Konie

Konie
Konik polski, to rasa koni małych, pochodzących od dzikich koni Tarpanów występujących na obszarze Europy. Tarpany, które przetrwały zostały odłowione i umieszczone w prywatnym zwierzyńcu hrabiów Zamoyskich. W 1808 roku z powodu panującej biedy zostały rozdane do użytkowania chłopom, w wyniku krzyżowania się z lokalnymi końmi wykształciła się rasa nazwana przez prof. Vetulaniego konikiem polskim. Konik polski charakteryzuje się wysoką inteligencją, łagodnym charakterem, jest odporny, wytrzymały, ma niski wzrost (do 140 cm), silną budową ciała, twardy róg kopytny. Jest to rasa późno dojrzewająca (3-5) i długo żyjąca. Konik polski to przede wszystkim koń wierzchowy, do rekreacji, rajdów konnych i wycieczek doskonały. Jego niski wzrost sprawia, że wielogodzinne siedzenie w siodle nie jest uciążliwe, jest odważny i dzielny.

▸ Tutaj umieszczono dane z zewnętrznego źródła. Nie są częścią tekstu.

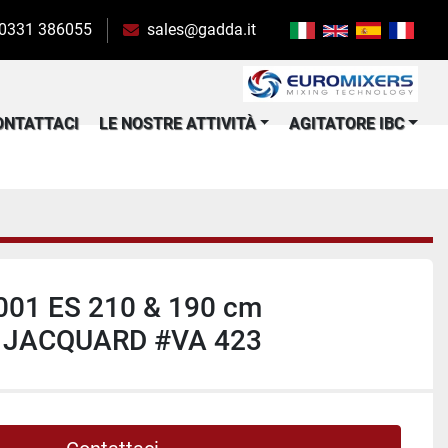
 0331 386055
sales@gadda.it
CONTATTACI
LE NOSTRE ATTIVITÀ
AGITATORE IBC
01 ES 210 & 190 cm
 JACQUARD #VA 423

Nadaje się również do prac rolnych i lekkich zaprzęgów, a jego łagodny charakter i inteligencja sprawia, że jest niezastąpiony w hipoterapii. Konik polski to świetny wybór dla całej rodziny, również dziecka, bo gdy nasz mały jeździec dorośnie, to nie będzie musiał rezygnować z jazdy na swoim przyjacielu, konik polski bez uszczerbku na zdrowiu poniesie jeźdźca o łącznej wadze do 130 kg

niedziela, 24 września 2023

Co nowego u nas?

Napiszę co napiszę, bez wysilania się, bo inaczej następny wpis nigdy się nie pojawi. Jakoś nie mam czasu i sił na pisanie bloga ostatnio, a czekać aż siły wrócą a czas się zrobi można bez końca. W międzyczasie kolejne tematy stają się nieaktualne, kolejne zdjęcia robione do bloga zapełniają telefon, który daje znać, że miejsca brak, życie się toczy, a blog porasta pajęczyną.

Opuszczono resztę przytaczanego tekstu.